*** Opening of EXERCISE MATERIAL ***
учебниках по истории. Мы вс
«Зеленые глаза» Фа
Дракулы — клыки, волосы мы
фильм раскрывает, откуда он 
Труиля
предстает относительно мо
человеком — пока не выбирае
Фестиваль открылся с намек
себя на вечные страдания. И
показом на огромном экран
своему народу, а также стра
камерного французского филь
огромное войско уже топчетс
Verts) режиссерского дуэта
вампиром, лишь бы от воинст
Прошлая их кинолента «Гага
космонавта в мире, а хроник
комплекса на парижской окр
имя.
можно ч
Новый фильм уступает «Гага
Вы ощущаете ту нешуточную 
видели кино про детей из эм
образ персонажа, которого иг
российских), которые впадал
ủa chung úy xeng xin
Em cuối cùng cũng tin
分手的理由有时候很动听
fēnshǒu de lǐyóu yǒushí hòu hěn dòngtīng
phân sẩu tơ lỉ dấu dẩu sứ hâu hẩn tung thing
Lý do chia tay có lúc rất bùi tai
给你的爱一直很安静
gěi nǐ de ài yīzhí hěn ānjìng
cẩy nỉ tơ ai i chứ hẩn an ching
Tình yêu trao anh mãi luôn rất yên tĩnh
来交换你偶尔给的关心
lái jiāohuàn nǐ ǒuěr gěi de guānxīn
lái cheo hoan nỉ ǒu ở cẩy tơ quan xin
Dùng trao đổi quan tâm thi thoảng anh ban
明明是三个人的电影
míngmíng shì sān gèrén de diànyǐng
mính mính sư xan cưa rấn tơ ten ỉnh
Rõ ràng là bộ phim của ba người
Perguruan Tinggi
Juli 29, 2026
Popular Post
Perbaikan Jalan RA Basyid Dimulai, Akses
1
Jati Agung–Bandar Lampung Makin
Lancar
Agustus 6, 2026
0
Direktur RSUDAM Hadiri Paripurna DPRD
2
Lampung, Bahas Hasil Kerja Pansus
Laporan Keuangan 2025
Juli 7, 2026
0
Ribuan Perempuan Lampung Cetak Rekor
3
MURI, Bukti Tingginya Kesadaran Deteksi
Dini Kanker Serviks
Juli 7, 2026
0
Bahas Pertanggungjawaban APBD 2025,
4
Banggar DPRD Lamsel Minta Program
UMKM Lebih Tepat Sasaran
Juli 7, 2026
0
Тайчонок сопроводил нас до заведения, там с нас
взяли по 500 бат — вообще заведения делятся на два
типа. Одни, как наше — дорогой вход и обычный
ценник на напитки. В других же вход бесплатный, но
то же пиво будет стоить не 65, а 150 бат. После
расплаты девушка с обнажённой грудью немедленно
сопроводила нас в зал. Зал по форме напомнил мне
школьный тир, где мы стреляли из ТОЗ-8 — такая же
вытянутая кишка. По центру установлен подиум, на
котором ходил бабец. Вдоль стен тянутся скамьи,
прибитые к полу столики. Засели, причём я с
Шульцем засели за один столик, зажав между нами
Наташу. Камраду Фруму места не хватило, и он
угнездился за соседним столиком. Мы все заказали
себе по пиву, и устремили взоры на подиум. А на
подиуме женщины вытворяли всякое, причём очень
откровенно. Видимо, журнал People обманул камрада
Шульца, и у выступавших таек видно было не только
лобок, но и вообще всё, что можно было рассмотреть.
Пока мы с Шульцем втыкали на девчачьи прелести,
*** Close of EXERCISE MATERIAL ***
EXERCISE.
Lines from the one with "Laporan Keuangan 2025" through the last line of the listing above: return these exactly, and nothing else.

EXERCISE OUTPUT.
Laporan Keuangan 2025
Juli 7, 2026
0
Ribuan Perempuan Lampung Cetak Rekor
3
MURI, Bukti Tingginya Kesadaran Deteksi
Dini Kanker Serviks
Juli 7, 2026
0
Bahas Pertanggungjawaban APBD 2025,
4
Banggar DPRD Lamsel Minta Program
UMKM Lebih Tepat Sasaran
Juli 7, 2026
0
Тайчонок сопроводил нас до заведения, там с нас
взяли по 500 бат — вообще заведения делятся на два
типа. Одни, как наше — дорогой вход и обычный
ценник на напитки. В других же вход бесплатный, но
то же пиво будет стоить не 65, а 150 бат. После
расплаты девушка с обнажённой грудью немедленно
сопроводила нас в зал. Зал по форме напомнил мне
школьный тир, где мы стреляли из ТОЗ-8 — такая же
вытянутая кишка. По центру установлен подиум, на
котором ходил бабец. Вдоль стен тянутся скамьи,
прибитые к полу столики. Засели, причём я с
Шульцем засели за один столик, зажав между нами
Наташу. Камраду Фруму места не хватило, и он
угнездился за соседним столиком. Мы все заказали
себе по пиву, и устремили взоры на подиум. А на
подиуме женщины вытворяли всякое, причём очень
откровенно. Видимо, журнал People обманул камрада
Шульца, и у выступавших таек видно было не только
лобок, но и вообще всё, что можно было рассмотреть.
Пока мы с Шульцем втыкали на девчачьи прелести,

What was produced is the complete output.